First Mariner, Start-Up in Md., Wheeling into Supermarkets

A tenacious new Baltimore community bank has begun its promised expansion plan - establishing branches in at least four supermarkets in the Baltimore area.

First Mariner Bancorp, which opened its doors with $25 million of assets in May, would likely be one of the smallest institutions to try supermarket branching. The plan reflects the expansionist zeal of the bank's founder and chairman, Edwin F. Hale Sr., a well-known banker in the area.

"These locations will accelerate the penetration that we already have," said Mr. Hale, who previously served as chairman of Baltimore Bancorp before it was sold to First Fidelity Bancorp. of New Jersey last fall.

"This is exactly where we want to be," he added. "We need to be out there, creating a lot of customer good will."

First Mariner, now with $38 million of assets, plans to set up at least an automated teller machine in 14 Mars Super Markets in the Baltimore metropolitan area. There will be four branches in these sites at first, with the option of building more, Mr. Hale said.

Pending regulatory approval, the branches should be up and running by the fall, the bank said. First Mariner currently has six locations.

"It's been done in the market already, but not by a bank of that size," said Alex C. Hart, an analyst with Ferris, Baker Watts Inc. in Baltimore. "It makes a lot of sense because it's a low-overhead branch with extended hours and greater convenience. I think it will work nicely."

Mr. Hale does not intend to waste any time in expanding First Mariner into an institution with several hundred million in assets. He predicted that by the end of the year First Mariner will have developed into a $100 million-asset bank with at least 12 branches and a risk-based capital ratio of 22%.

Mr. Hart estimated that First Mariner has enough capital now to support a $200 million-asset bank.

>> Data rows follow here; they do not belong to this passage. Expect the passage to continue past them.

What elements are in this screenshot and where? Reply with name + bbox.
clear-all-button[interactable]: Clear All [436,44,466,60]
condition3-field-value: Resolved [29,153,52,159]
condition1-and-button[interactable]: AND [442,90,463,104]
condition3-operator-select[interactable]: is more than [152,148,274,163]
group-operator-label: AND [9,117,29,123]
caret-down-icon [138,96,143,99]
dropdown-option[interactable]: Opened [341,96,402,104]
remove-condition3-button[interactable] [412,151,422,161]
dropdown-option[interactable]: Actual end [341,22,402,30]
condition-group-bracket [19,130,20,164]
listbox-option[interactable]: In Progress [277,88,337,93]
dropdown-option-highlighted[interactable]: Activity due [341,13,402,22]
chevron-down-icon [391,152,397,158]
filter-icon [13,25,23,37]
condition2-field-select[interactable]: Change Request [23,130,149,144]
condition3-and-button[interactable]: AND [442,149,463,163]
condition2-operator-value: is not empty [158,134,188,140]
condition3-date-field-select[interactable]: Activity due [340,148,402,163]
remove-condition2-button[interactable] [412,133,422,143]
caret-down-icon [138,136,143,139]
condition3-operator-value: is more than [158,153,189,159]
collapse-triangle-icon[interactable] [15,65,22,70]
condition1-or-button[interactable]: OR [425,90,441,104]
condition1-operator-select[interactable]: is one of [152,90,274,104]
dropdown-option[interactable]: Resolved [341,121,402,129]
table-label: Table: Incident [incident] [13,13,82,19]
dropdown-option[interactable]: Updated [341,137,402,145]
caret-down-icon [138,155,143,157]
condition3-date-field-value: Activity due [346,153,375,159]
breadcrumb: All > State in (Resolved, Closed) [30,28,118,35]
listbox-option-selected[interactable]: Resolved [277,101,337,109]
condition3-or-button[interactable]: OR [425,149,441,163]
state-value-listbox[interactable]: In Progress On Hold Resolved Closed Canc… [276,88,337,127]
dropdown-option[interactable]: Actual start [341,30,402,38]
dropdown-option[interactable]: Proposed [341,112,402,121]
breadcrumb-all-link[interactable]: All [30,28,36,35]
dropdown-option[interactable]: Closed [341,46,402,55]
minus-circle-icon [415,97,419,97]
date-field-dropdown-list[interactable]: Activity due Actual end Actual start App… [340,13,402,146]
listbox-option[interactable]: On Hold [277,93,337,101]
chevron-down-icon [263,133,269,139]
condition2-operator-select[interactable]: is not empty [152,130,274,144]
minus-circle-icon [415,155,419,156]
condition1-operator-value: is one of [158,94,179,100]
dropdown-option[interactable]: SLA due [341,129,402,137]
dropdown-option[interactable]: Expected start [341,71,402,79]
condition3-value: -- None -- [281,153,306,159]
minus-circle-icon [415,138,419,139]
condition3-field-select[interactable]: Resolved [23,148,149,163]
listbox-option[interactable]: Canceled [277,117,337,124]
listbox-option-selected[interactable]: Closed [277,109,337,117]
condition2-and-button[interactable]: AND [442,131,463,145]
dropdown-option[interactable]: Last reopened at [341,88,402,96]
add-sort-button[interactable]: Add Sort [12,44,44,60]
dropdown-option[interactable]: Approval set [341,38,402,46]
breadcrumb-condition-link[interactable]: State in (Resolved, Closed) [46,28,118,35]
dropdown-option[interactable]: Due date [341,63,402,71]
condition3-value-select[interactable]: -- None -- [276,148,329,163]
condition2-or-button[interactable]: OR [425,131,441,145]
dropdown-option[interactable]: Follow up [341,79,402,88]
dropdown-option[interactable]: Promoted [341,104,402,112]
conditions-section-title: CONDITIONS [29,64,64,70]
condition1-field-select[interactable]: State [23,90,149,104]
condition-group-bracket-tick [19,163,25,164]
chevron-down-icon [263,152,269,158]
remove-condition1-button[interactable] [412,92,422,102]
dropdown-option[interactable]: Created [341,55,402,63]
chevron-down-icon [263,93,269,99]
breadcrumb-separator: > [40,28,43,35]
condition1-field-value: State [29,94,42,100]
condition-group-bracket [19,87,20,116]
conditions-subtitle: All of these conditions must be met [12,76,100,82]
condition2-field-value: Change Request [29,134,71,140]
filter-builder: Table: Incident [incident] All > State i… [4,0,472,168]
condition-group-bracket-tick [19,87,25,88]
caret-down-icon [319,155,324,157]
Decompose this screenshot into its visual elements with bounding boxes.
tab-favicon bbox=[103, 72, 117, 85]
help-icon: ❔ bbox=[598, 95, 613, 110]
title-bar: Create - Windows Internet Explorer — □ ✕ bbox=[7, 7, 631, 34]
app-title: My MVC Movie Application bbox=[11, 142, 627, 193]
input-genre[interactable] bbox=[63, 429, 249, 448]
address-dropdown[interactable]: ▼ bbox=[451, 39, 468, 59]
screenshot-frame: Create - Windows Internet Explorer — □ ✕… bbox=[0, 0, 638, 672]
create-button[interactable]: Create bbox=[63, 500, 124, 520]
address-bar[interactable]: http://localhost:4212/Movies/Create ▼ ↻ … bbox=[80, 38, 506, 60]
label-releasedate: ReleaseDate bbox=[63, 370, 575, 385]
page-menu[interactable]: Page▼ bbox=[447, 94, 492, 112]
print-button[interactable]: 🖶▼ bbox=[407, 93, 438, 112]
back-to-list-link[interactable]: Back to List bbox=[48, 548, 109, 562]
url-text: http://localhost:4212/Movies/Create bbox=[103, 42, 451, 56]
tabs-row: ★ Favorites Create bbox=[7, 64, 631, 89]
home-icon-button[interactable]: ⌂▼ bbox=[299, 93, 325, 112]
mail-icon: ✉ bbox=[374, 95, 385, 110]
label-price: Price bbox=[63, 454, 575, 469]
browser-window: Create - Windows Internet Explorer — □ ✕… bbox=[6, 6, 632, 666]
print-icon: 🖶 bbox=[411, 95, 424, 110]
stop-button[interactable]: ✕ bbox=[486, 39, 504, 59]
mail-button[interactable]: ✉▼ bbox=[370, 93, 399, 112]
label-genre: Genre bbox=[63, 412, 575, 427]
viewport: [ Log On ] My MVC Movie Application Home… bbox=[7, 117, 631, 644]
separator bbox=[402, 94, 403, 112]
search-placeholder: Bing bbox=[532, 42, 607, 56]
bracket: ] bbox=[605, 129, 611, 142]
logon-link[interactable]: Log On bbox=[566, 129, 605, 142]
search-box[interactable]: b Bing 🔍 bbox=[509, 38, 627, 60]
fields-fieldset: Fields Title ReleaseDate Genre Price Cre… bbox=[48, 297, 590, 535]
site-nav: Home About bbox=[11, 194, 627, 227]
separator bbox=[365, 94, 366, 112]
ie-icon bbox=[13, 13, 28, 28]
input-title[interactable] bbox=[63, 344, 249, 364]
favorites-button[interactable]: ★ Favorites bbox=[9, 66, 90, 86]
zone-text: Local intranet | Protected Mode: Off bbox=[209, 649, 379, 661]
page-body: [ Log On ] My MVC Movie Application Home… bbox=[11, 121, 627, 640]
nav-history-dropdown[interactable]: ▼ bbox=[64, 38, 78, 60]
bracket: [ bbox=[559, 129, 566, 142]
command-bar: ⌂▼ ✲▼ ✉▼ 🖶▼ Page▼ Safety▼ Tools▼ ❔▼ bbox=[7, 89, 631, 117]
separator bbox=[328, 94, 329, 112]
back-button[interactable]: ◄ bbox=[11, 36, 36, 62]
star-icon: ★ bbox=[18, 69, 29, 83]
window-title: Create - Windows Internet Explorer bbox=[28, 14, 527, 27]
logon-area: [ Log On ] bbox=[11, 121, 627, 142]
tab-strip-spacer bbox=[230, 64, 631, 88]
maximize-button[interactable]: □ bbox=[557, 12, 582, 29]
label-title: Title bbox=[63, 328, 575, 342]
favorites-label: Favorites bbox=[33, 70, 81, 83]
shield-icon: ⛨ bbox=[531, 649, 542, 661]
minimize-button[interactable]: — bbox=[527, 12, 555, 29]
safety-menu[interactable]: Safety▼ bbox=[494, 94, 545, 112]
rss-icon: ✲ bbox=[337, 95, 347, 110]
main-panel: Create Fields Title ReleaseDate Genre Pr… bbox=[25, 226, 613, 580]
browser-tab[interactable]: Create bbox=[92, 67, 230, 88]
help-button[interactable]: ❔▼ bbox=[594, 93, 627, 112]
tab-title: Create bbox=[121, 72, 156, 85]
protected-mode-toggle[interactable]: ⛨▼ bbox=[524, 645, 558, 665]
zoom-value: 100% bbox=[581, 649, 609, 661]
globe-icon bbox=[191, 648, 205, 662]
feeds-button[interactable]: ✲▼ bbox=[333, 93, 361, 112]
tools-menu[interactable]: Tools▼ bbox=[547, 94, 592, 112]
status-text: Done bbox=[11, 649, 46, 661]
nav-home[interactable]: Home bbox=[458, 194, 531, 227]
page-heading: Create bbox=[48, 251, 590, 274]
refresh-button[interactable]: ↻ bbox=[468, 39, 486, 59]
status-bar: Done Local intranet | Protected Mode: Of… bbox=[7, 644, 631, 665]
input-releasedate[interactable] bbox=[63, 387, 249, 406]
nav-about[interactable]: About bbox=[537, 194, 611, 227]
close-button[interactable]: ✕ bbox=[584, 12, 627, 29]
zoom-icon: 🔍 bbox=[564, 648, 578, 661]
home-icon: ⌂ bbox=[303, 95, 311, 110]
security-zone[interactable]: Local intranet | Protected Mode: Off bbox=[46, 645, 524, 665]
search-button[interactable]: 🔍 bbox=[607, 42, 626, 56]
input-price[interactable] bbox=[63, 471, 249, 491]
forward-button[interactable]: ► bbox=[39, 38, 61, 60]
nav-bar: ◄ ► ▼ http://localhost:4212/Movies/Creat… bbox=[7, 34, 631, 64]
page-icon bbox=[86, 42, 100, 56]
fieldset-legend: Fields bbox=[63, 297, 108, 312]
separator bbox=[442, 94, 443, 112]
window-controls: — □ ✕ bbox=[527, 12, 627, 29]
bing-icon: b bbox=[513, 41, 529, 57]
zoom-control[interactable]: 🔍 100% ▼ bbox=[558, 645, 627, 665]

"I'm hearing people say that they're going to keep an eye on him," said Mr. Hart. "He brings a businessman's perspective to running a bank, which is a more proactive and decisive management style."

Analysts said other small banks and thrifts in the area will likely begin to feel the pinch from First Mariner's aggressive entry into the market. In addition, those disaffected customers whose banks have been acquired by out-of-state institutions will probably want to do their banking with someone local and familiar like Mr. Hale, they said.

That local flavor is clearly exhibited in First Mariner's board of directors, which includes several local luminaries, including the state's former governor, William D. Schaefer.

As for the bank's branching in the future, Mr. Hale said he has spoken recently with gas stations about the possibility of setting up ATMs there.

Not everyone, however, thinks the supermarket branching idea is sound.

"Are you telling me there are people running around a supermarket without a bank account," said Lew Sosnowik, an analyst at Koonce Securities in Rockville, Md. "Some harried housewife may use an ATM, but to go to the investment of putting people there (in a branch), I don't know. It's risky."